Профессор сделал знак медсестрам, и те подошли ближе к операционным столам; все готово было к эксперименту, белые обнаженные руки пациенток, словно случайно, соприкоснулись, встретились.
Поль Дро помедлил, пристально посмотрел на своих пациенток.
— Увы! — чуть слышно сказал он. — Ничего не поделаешь… Одну из них я спасу, вторую принесу в жертву. Ужасно… но выбора нет…
Хирург все еще колебался.
— Вправе ли я? — терзался он.
Но вот решение принято:
— Не все ли равно!
Обычный человек исчез, остался только хирург.

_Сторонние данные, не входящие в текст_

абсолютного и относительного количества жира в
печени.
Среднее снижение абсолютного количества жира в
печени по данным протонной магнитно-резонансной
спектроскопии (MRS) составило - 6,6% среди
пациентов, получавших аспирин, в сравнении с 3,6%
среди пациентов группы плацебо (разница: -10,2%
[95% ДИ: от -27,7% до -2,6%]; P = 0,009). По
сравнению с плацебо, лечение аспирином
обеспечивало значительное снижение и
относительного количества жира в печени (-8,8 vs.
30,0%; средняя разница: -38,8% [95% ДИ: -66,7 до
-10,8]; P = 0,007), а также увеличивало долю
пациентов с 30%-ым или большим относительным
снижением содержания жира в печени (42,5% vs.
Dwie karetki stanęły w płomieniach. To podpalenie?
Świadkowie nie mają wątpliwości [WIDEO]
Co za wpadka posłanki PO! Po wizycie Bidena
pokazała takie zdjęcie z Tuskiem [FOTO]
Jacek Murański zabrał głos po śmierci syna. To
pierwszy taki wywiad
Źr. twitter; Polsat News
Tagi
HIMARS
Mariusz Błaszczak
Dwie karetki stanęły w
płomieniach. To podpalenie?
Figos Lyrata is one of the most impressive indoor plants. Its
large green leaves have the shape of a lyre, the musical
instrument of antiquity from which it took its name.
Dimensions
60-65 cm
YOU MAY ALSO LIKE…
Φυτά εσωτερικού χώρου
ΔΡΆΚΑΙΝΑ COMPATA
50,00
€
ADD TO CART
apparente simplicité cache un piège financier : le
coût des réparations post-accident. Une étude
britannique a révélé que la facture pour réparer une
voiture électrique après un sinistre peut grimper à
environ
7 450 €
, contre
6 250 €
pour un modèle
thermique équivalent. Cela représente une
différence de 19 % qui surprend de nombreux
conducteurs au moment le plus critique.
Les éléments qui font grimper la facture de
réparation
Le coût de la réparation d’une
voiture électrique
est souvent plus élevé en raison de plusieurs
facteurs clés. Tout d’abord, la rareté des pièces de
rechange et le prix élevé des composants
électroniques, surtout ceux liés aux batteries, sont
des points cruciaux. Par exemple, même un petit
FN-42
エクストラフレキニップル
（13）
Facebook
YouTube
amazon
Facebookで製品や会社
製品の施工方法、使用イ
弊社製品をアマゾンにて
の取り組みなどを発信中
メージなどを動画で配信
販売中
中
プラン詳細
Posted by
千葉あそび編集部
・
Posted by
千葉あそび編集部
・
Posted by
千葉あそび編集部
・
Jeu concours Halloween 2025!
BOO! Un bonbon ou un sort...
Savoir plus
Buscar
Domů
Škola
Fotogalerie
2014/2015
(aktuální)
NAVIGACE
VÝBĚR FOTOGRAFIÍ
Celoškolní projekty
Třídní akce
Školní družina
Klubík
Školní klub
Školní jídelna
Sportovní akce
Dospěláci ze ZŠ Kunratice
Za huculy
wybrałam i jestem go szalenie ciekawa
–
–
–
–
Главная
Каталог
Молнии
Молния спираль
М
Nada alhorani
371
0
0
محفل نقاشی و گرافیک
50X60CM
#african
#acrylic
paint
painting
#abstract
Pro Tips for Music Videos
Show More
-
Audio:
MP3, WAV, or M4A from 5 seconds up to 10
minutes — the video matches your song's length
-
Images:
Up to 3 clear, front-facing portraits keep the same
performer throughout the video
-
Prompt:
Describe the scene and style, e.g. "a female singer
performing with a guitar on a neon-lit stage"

Никакого сострадания не испытывал он к той, что приносил в жертву, никакой тревоги за ту, что собирался спасти.
Все исчезло, остался лишь скальпель в его руке и два объекта эксперимента, два анонимных существа, равных в своей обезличенности. Одним движением профессор рассек артерию на руке бедной жертвы, распростертой рядом с Дельфиной.
Затем, зажав большим пальцем рану, чтобы не брызнула кровь, другой рукой он рассек артерию на руке у Дельфины.
С помощью специального устройства профессор соединил кровоточащие раны, потом наложил жгуты.
— Теперь, — возбужденно говорил он, — точно такие же разрезы я должен выполнить на ногах. По законам кровообращения кровь из одного тела перейдет в другое, Дельфина будет спасена, ну а другая…
Профессор говорил все громче.
Он не замечал, как встревоженно смотрят на него медсестры, не слышал, как открылась дверь операционной, как кто-то вошел.
Вошедший стоял рядом с хирургом, совсем близко, почти касаясь его плеча; это был человек среднего роста, на нем был белый халат и маска из нескольких слоев марли, доходившая почти до бровей, на голове — белый колпак.